Лямка глубоко, до багрового следа, врезается в плечо, в грудь, натирает пах, а в ладони впиваются стеклянные осколки угля, колени горят так, будто кожу с них стачивает наждачное точило, горячий пот струится по спине — терпит Никанор, не останавливается, тащит. Нет, не на что ему жаловаться. Он даже доволен, что, работая без саночника, натянет копеек сорок лишних в упряжку.
Когда в железные переплеты копра заглянула вечерняя заря, мокрая ржавая клеть выбросила Никанора наверх, на теплую летнюю землю.
Ох, как же тут хорошо! Мягкий ветерок, дующий от Азовского моря,— свой, родной ветерок, чуть-чуть полынный, горьковатый — сушит мокрую бороду, греет отсыревшие кости. Ноздри, забитые угольной пылью, сладко щекочет дух ночной фиалки и мяты. Растут они в палисаднике, под окном кабинета Карла Францевича. Листья на тополе тихонько переговариваются друг с другом. Вечерняя одинокая звезда подмигивает с заревого неба.

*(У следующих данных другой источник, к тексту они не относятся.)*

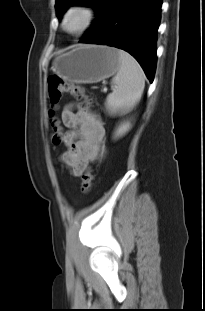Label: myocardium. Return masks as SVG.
<instances>
[{
	"instance_id": "myocardium-1",
	"label": "myocardium",
	"mask_w": 205,
	"mask_h": 311,
	"mask_svg": "<svg viewBox=\"0 0 205 311\" xmlns=\"http://www.w3.org/2000/svg\"><path fill=\"white\" fill-rule=\"evenodd\" d=\"M74 11H81L85 15V22L81 28L76 31H69L66 27L69 15ZM96 19L95 9L87 3L76 2L71 4L65 11L62 19V29L71 36H79L90 29Z\"/></svg>"
}]
</instances>
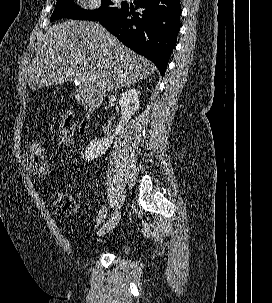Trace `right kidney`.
<instances>
[{"label":"right kidney","mask_w":272,"mask_h":303,"mask_svg":"<svg viewBox=\"0 0 272 303\" xmlns=\"http://www.w3.org/2000/svg\"><path fill=\"white\" fill-rule=\"evenodd\" d=\"M119 105L121 107L122 117L115 133L109 138L91 141L85 151L86 161H91L102 156L113 143L114 137L121 132L124 124L129 122L130 118L139 108V91L130 89L124 92L119 99Z\"/></svg>","instance_id":"right-kidney-1"}]
</instances>
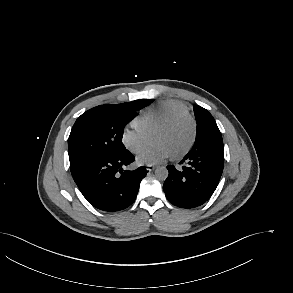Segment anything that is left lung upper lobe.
<instances>
[{
    "instance_id": "5c2ea615",
    "label": "left lung upper lobe",
    "mask_w": 293,
    "mask_h": 293,
    "mask_svg": "<svg viewBox=\"0 0 293 293\" xmlns=\"http://www.w3.org/2000/svg\"><path fill=\"white\" fill-rule=\"evenodd\" d=\"M194 114L197 122L195 144L214 142L223 145L222 136L212 115L203 107L195 106Z\"/></svg>"
}]
</instances>
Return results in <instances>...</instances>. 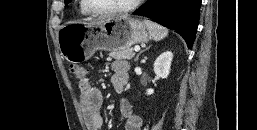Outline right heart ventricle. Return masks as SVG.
<instances>
[{"instance_id": "e07e8e85", "label": "right heart ventricle", "mask_w": 257, "mask_h": 130, "mask_svg": "<svg viewBox=\"0 0 257 130\" xmlns=\"http://www.w3.org/2000/svg\"><path fill=\"white\" fill-rule=\"evenodd\" d=\"M79 7H80V12H81V14H83V15H88V14H89V13L85 10V8L83 7L82 0H80V2H79Z\"/></svg>"}]
</instances>
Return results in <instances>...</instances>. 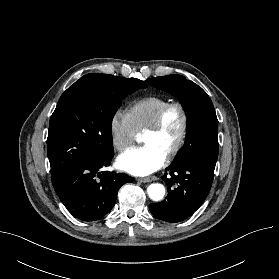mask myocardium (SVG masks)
I'll return each mask as SVG.
<instances>
[{
	"label": "myocardium",
	"mask_w": 279,
	"mask_h": 279,
	"mask_svg": "<svg viewBox=\"0 0 279 279\" xmlns=\"http://www.w3.org/2000/svg\"><path fill=\"white\" fill-rule=\"evenodd\" d=\"M173 108H177L180 111V114L182 117V127H181V132H180V135H179V138H178L176 144L170 150V152L166 155V157L169 159L173 158L174 156H176L179 153V151L182 149V147L185 143L186 137H187L189 119H188V114H187V111H186V108L184 107V105L177 101L167 103L159 110L153 123L144 131V135L149 134V133H155V132L159 131L164 124V120H165L167 113Z\"/></svg>",
	"instance_id": "obj_1"
}]
</instances>
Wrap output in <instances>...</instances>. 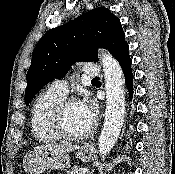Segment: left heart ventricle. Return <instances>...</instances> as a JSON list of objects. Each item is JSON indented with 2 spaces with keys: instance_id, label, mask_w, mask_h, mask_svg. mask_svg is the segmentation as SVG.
Instances as JSON below:
<instances>
[{
  "instance_id": "obj_1",
  "label": "left heart ventricle",
  "mask_w": 175,
  "mask_h": 174,
  "mask_svg": "<svg viewBox=\"0 0 175 174\" xmlns=\"http://www.w3.org/2000/svg\"><path fill=\"white\" fill-rule=\"evenodd\" d=\"M63 124L66 131L71 134L83 133L91 126L80 103H74L67 107L63 116Z\"/></svg>"
}]
</instances>
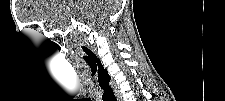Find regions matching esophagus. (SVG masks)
<instances>
[{
    "label": "esophagus",
    "mask_w": 225,
    "mask_h": 101,
    "mask_svg": "<svg viewBox=\"0 0 225 101\" xmlns=\"http://www.w3.org/2000/svg\"><path fill=\"white\" fill-rule=\"evenodd\" d=\"M117 100L122 101V97L121 96H118L117 97Z\"/></svg>",
    "instance_id": "obj_1"
}]
</instances>
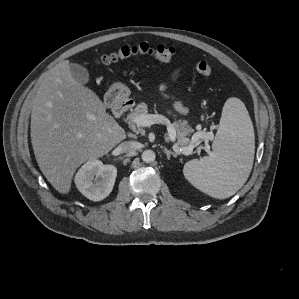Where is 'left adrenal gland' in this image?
<instances>
[{
	"instance_id": "left-adrenal-gland-1",
	"label": "left adrenal gland",
	"mask_w": 299,
	"mask_h": 299,
	"mask_svg": "<svg viewBox=\"0 0 299 299\" xmlns=\"http://www.w3.org/2000/svg\"><path fill=\"white\" fill-rule=\"evenodd\" d=\"M163 151H164V153L166 154L168 160H170L171 155H172L173 157H177V154H176V153L172 152L171 150H168L167 148H164Z\"/></svg>"
}]
</instances>
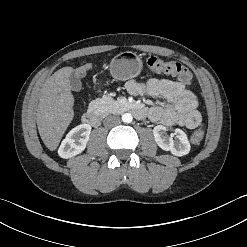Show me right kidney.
<instances>
[{"label": "right kidney", "mask_w": 247, "mask_h": 247, "mask_svg": "<svg viewBox=\"0 0 247 247\" xmlns=\"http://www.w3.org/2000/svg\"><path fill=\"white\" fill-rule=\"evenodd\" d=\"M90 133L91 126L89 124H81L73 128L60 145L59 156L68 159L80 154L86 148Z\"/></svg>", "instance_id": "obj_1"}]
</instances>
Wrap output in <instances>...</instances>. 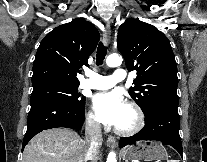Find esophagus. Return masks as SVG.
Segmentation results:
<instances>
[{"label":"esophagus","instance_id":"esophagus-1","mask_svg":"<svg viewBox=\"0 0 207 162\" xmlns=\"http://www.w3.org/2000/svg\"><path fill=\"white\" fill-rule=\"evenodd\" d=\"M110 39H111V29H110V23L108 22L106 24V27H105V33L103 35V42L105 45H108L109 42H110ZM107 144L110 148H115L116 147V139L112 136H109L108 139H107Z\"/></svg>","mask_w":207,"mask_h":162}]
</instances>
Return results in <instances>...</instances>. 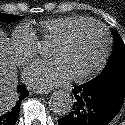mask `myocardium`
Masks as SVG:
<instances>
[{"label":"myocardium","mask_w":125,"mask_h":125,"mask_svg":"<svg viewBox=\"0 0 125 125\" xmlns=\"http://www.w3.org/2000/svg\"><path fill=\"white\" fill-rule=\"evenodd\" d=\"M86 25H95L102 31L104 38H105L104 47H103V51H102L100 60L95 65V67H93L90 71H88L84 74L71 77V79L75 82L87 81V80L91 79L92 77L96 76L98 73H100L102 71V69L104 68V66L107 63V60L109 58L110 47H111V34H110L109 29L103 23H101L95 19H87V20L81 21L79 23H76V24L70 26L68 29H66L60 36H58L53 41L54 44H63L71 38V36L75 33L76 30H78L79 28L86 26Z\"/></svg>","instance_id":"1"}]
</instances>
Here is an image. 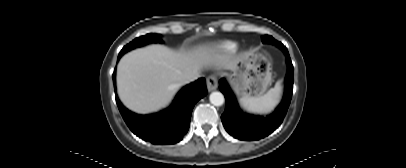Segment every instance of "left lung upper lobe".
<instances>
[{
	"mask_svg": "<svg viewBox=\"0 0 406 168\" xmlns=\"http://www.w3.org/2000/svg\"><path fill=\"white\" fill-rule=\"evenodd\" d=\"M262 42L263 43H271V44H275L278 45L281 49H283V44L277 40H275L272 36L269 35H265L262 37Z\"/></svg>",
	"mask_w": 406,
	"mask_h": 168,
	"instance_id": "obj_1",
	"label": "left lung upper lobe"
}]
</instances>
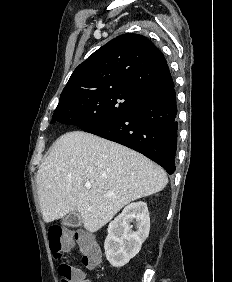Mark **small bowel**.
<instances>
[{"mask_svg":"<svg viewBox=\"0 0 232 282\" xmlns=\"http://www.w3.org/2000/svg\"><path fill=\"white\" fill-rule=\"evenodd\" d=\"M78 274L81 277V281L80 282H92L90 279H87L85 277V273L82 270L78 269Z\"/></svg>","mask_w":232,"mask_h":282,"instance_id":"c3829d8e","label":"small bowel"}]
</instances>
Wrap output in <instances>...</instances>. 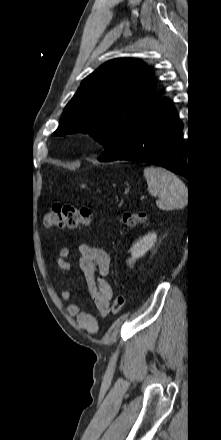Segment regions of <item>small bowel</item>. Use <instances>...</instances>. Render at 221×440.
<instances>
[{
    "instance_id": "small-bowel-1",
    "label": "small bowel",
    "mask_w": 221,
    "mask_h": 440,
    "mask_svg": "<svg viewBox=\"0 0 221 440\" xmlns=\"http://www.w3.org/2000/svg\"><path fill=\"white\" fill-rule=\"evenodd\" d=\"M79 268L84 277L87 295L92 299L97 315L87 311H81L79 306L71 303L67 306V313L76 316L78 325L90 334L97 332L99 319L109 314V304L113 297L112 287L107 281L110 270V257L108 253L100 248L88 244L79 246ZM70 251L67 247H61L57 266L64 271L72 269L69 261ZM61 296L64 300H70L72 292L62 290Z\"/></svg>"
}]
</instances>
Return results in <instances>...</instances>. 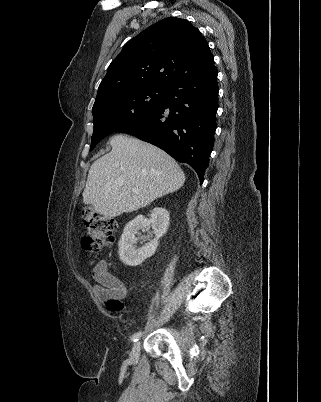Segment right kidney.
I'll use <instances>...</instances> for the list:
<instances>
[{
  "instance_id": "ca27d5eb",
  "label": "right kidney",
  "mask_w": 321,
  "mask_h": 402,
  "mask_svg": "<svg viewBox=\"0 0 321 402\" xmlns=\"http://www.w3.org/2000/svg\"><path fill=\"white\" fill-rule=\"evenodd\" d=\"M169 221V212L164 208L156 207L152 210L149 221L143 215H138L128 222L118 243L120 260L125 265L134 267L151 257L156 251L159 239L167 232ZM150 224L155 238L137 249L134 244L138 231L147 228Z\"/></svg>"
}]
</instances>
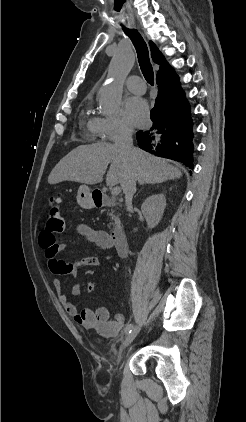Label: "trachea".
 I'll list each match as a JSON object with an SVG mask.
<instances>
[{
    "label": "trachea",
    "instance_id": "obj_1",
    "mask_svg": "<svg viewBox=\"0 0 246 422\" xmlns=\"http://www.w3.org/2000/svg\"><path fill=\"white\" fill-rule=\"evenodd\" d=\"M123 31L131 39L136 49L139 66L146 81L149 84L154 85V72L150 63L149 51L146 42L144 41L141 34L135 29L123 28Z\"/></svg>",
    "mask_w": 246,
    "mask_h": 422
}]
</instances>
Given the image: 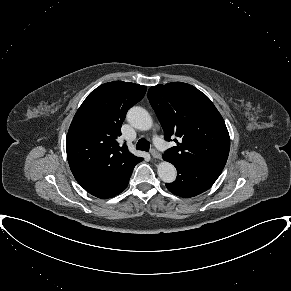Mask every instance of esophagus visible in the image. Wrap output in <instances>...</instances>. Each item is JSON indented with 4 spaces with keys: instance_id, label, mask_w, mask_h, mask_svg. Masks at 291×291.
Instances as JSON below:
<instances>
[{
    "instance_id": "esophagus-1",
    "label": "esophagus",
    "mask_w": 291,
    "mask_h": 291,
    "mask_svg": "<svg viewBox=\"0 0 291 291\" xmlns=\"http://www.w3.org/2000/svg\"><path fill=\"white\" fill-rule=\"evenodd\" d=\"M150 153L153 158L161 159V154L155 148L151 149Z\"/></svg>"
}]
</instances>
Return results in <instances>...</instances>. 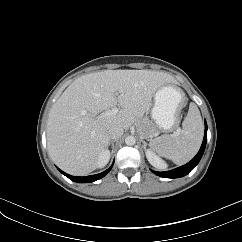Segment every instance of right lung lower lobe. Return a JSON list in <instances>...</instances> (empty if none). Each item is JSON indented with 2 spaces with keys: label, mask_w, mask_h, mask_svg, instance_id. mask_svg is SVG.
I'll use <instances>...</instances> for the list:
<instances>
[{
  "label": "right lung lower lobe",
  "mask_w": 242,
  "mask_h": 242,
  "mask_svg": "<svg viewBox=\"0 0 242 242\" xmlns=\"http://www.w3.org/2000/svg\"><path fill=\"white\" fill-rule=\"evenodd\" d=\"M111 168H112V166L102 173H99L96 175L85 176V177H75V176L66 174L65 172L61 171L60 169H59V171L74 182L89 183V182H94V181L99 180L100 178L104 177L111 170Z\"/></svg>",
  "instance_id": "obj_1"
}]
</instances>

Вспомнил вдруг о землянке Никанор и засуетился, заспешил. Чуть ли не бегом спускался он по крутой шахтной лестнице.
Внизу, у первой ступеньки, увидел грудастую, краснощекую, разодетую шинкарку Дарью — Каменную бабу, прозванную так шахтерами за сходство с каменными идолами, торчащими из земли на вершинах степных курганов.
Увидел и замедлил шаг. Не раз он захаживал к Каменной бабе в гости, одалживался водчонкой и соленым огурцом.
Никанор приветливо смотрел на шинкарку, и слюна обжигала сухой рот. Ах, хорошо бы сейчас раздавить запотевший, прямо с холодного погреба, шкалик, промыть глотку, загнать на самое дно брюха угольную пыль. Хорошо, да нельзя пока. В другой раз...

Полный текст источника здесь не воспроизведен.